I don't like using the penalizer coefficient for these models because it applies an L2 parameter shrinkage similar to that of a ridge regression. This is fine when working with linear models, but these models are far from linear. The models in btyd are fitted via MCMC instead of MLE, and and have initial hyperpriors that can be tuned, but this should only be needed for smaller datasets. If the dataset is sufficiently large (I'd estimate more than 10,000 customers) then the data will overwhelm the initial hyperprior values.

However, regardless of the model you're working with, valid customer data is essential, and due to the statistical assumptions of these models, customers should only be filtered out by T (time since the first transaction) and/or days since last visit (T - recency).
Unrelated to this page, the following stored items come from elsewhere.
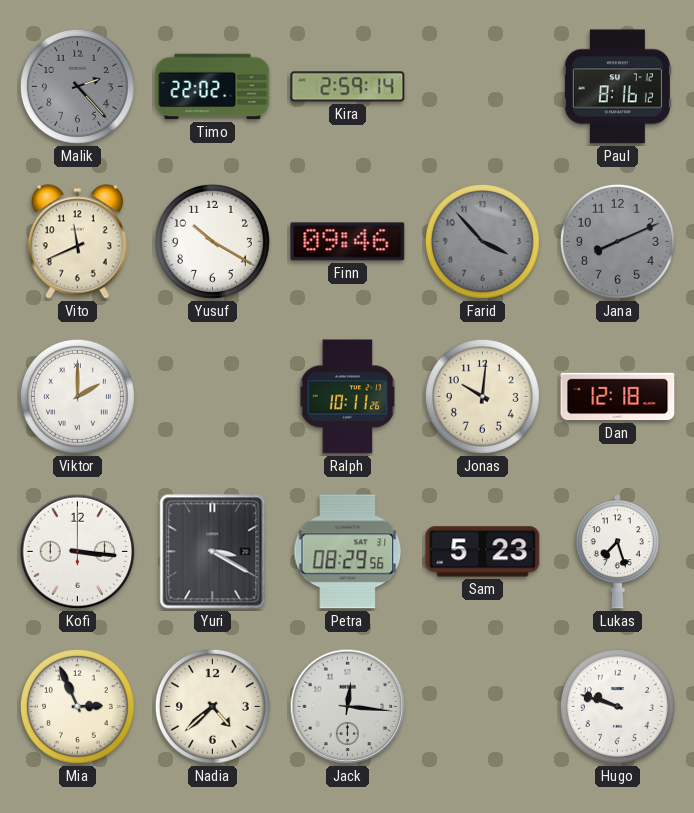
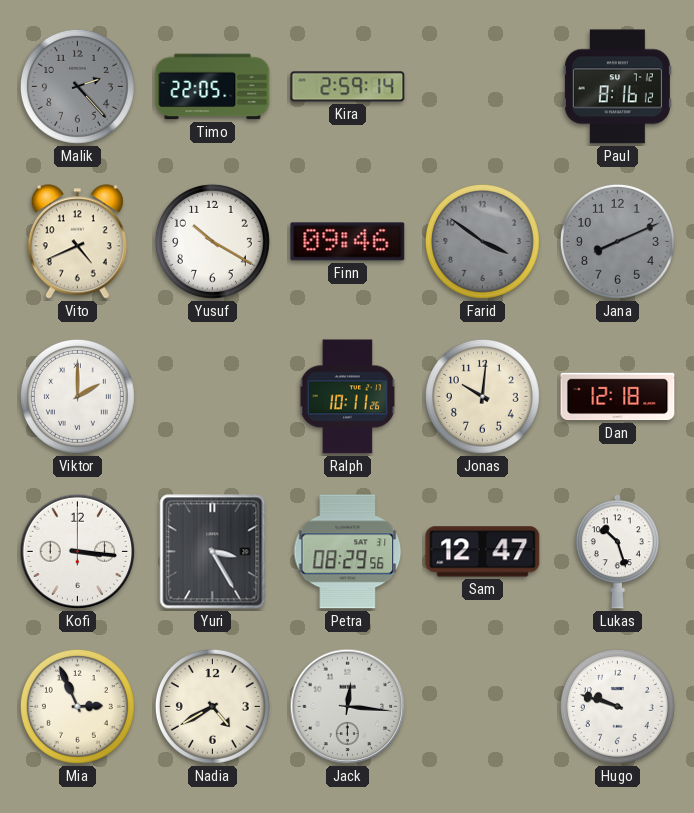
Timo: 22:02 -> 22:05
Vito: 11:41 -> 4:41
Farid: 3:53 -> 3:51
Yuri: 3:20 -> 3:25
Sam: 5:23 -> 12:47
Lukas: 7:27 -> 10:27
Nadia: 4:38 -> 4:40
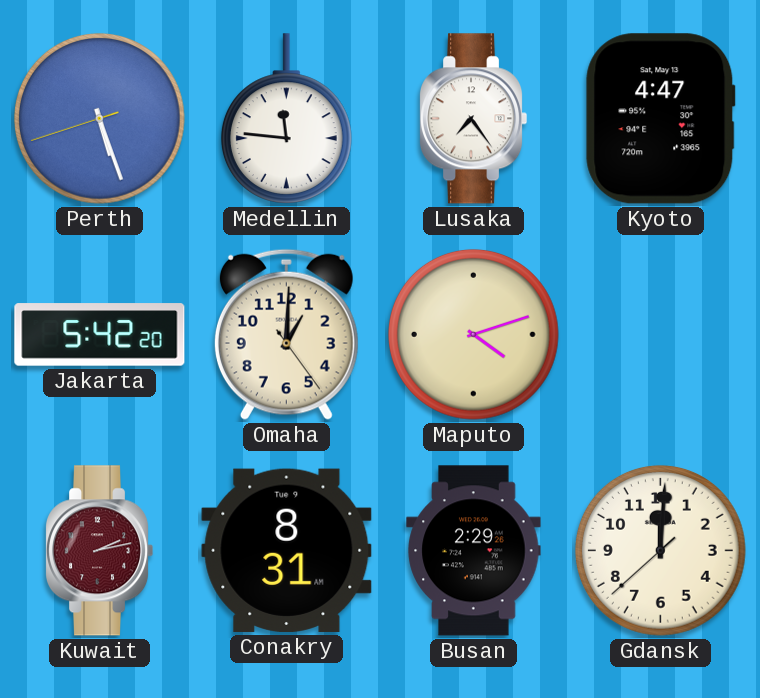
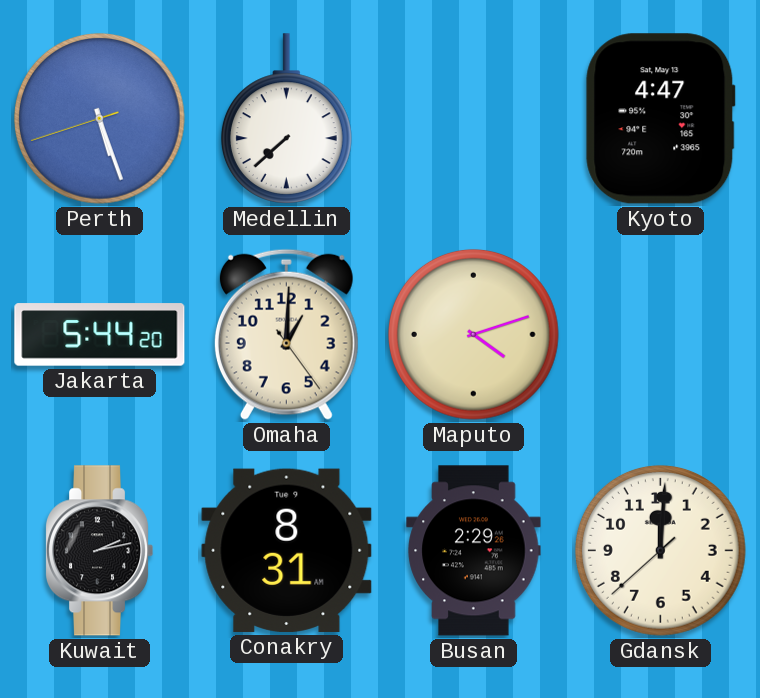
Medellin: 11:46 -> 7:38
Lusaka: 7:24 -> none
Jakarta: 5:42 -> 5:44
Kuwait dial: burgundy -> black
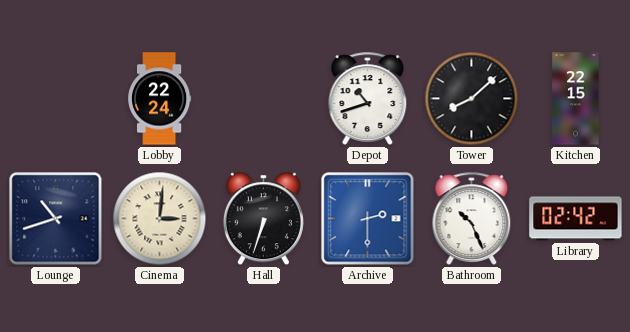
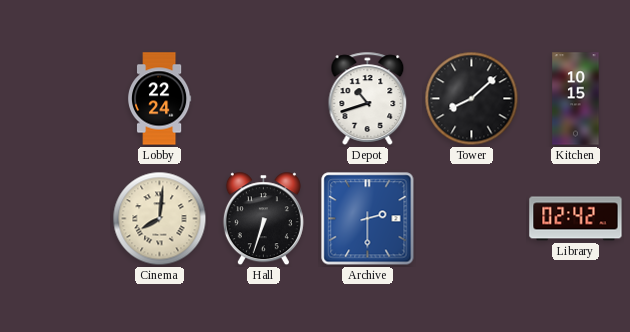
Kitchen: 22:15 -> 10:15
Lounge: 10:42 -> none
Cinema: 3:01 -> 8:01
Bathroom: 10:26 -> none
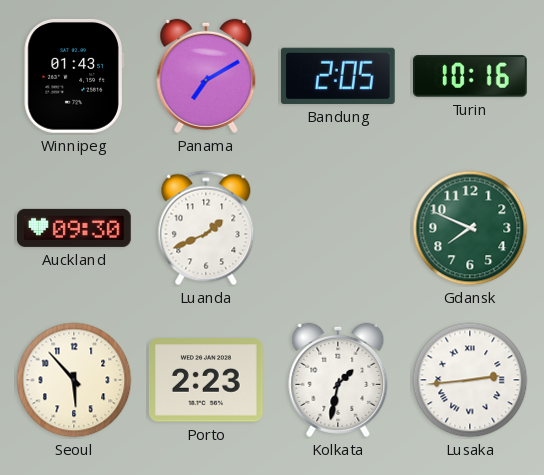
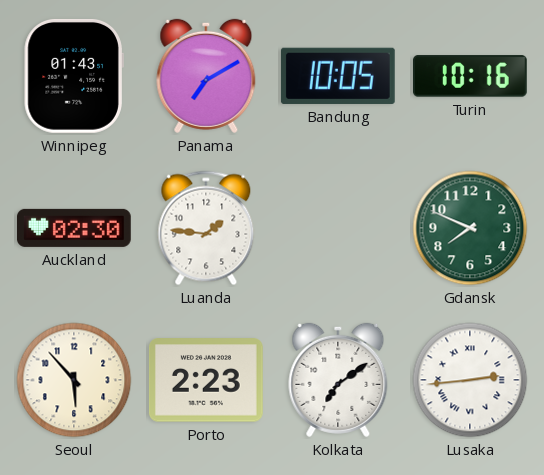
Bandung: 2:05 -> 10:05
Auckland: 09:30 -> 02:30
Luanda: 1:41 -> 1:46
Kolkata: 1:32 -> 7:09
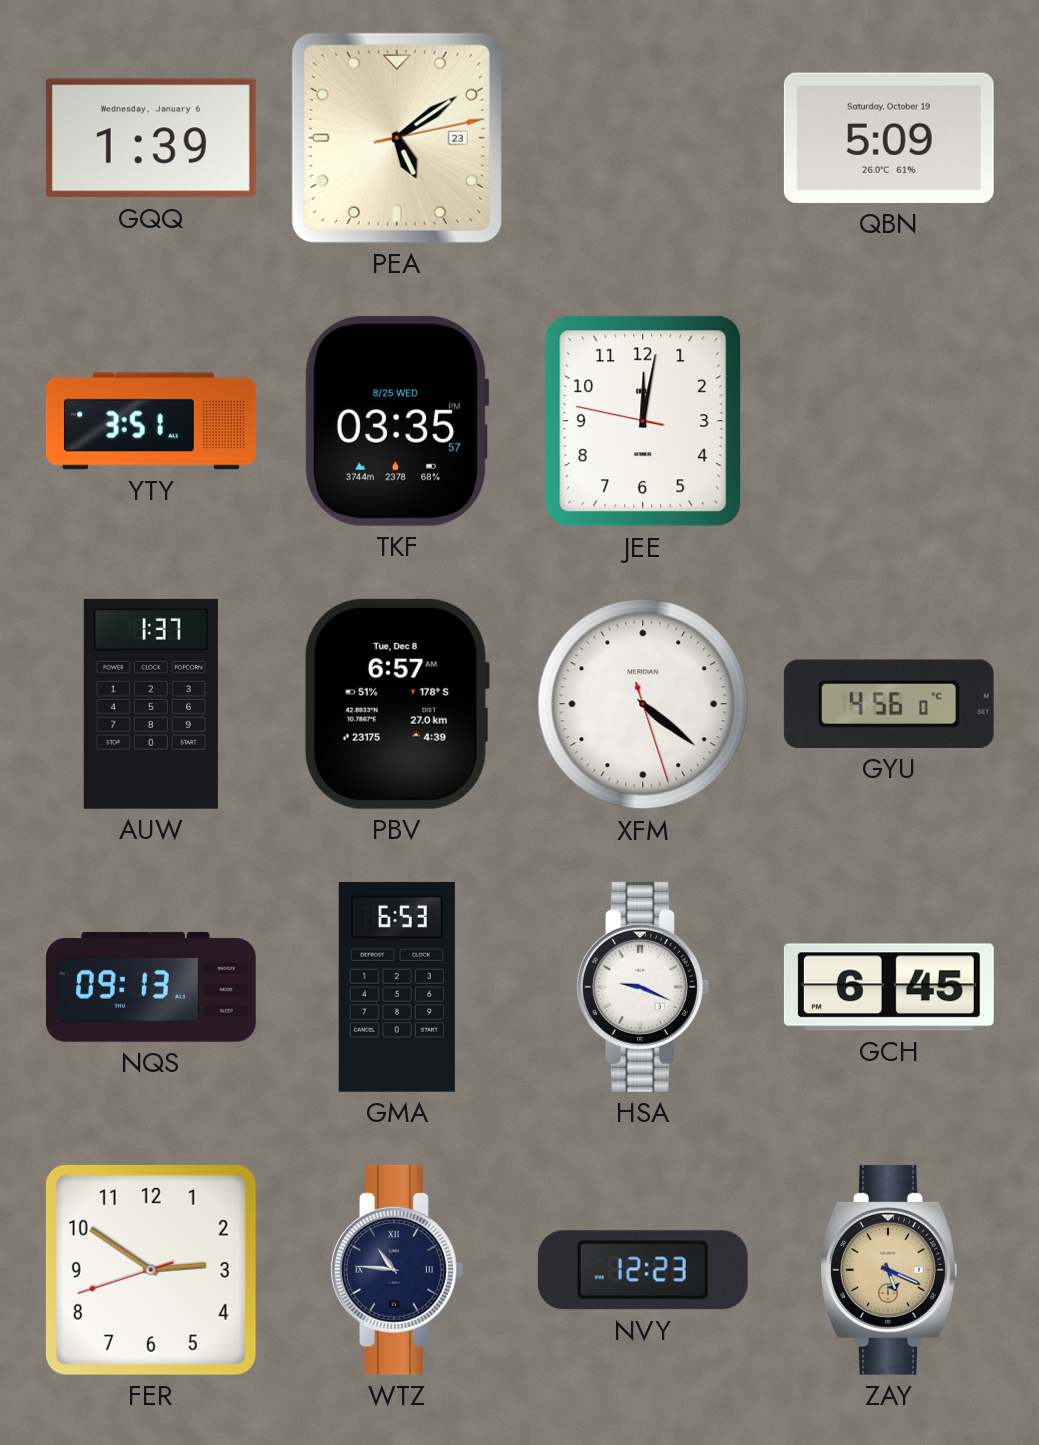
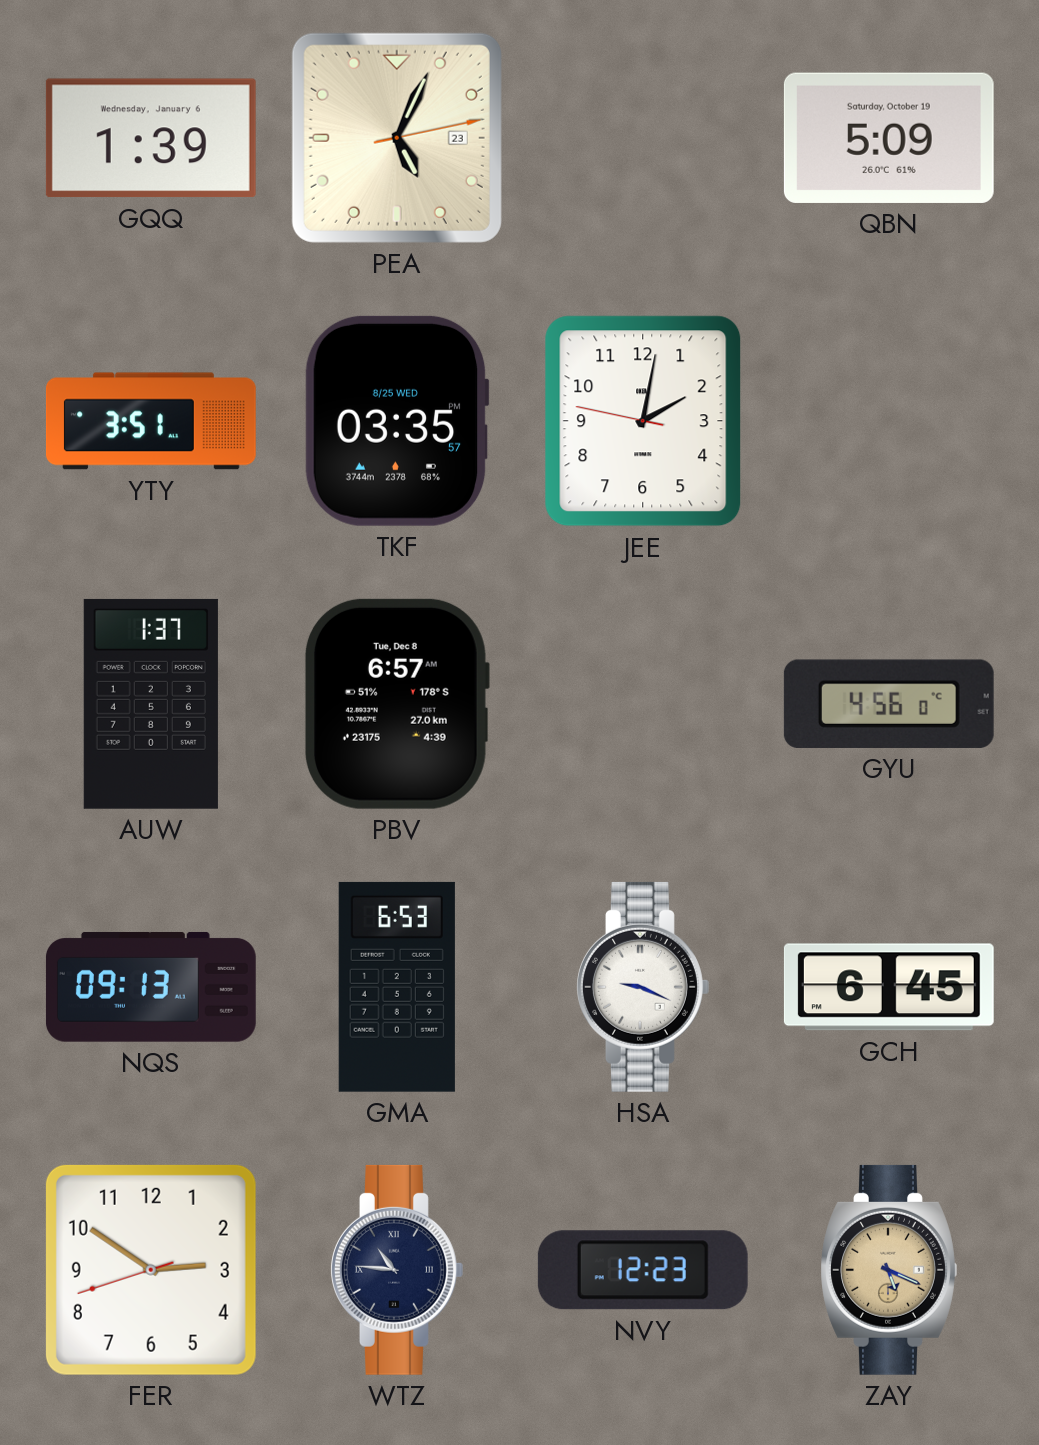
PEA: 5:09 -> 5:04
JEE: 12:01 -> 2:01
XFM: 4:21 -> none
SSMK-wq commented 1 year ago

@ColtAllen - Based on your suggestion above, if we are avoid to calibration_and_holdout_data and train our model (to estimate parameters) based on full dataset, how do we validate our model then? we can compute metrics like RMSE but if there is no train and test, do you think it would be okay? How else do we compare our performance or know that our model will hold good for points other then training data (which is full dataset). So, if you are in a similar situation where you avoid "calibration and holdout data" then how would you validate your model and convince business (that prediction is working)? If it is average difference between actual and predicted value, then we just stick to traditional regression metrics such as R2?

ColtAllen commented 1 year ago

if we are to avoid calibration_and_holdout_data and train our model (to estimate parameters) based on full dataset, how do we validate our model then?

Please refer to my first post in this issue.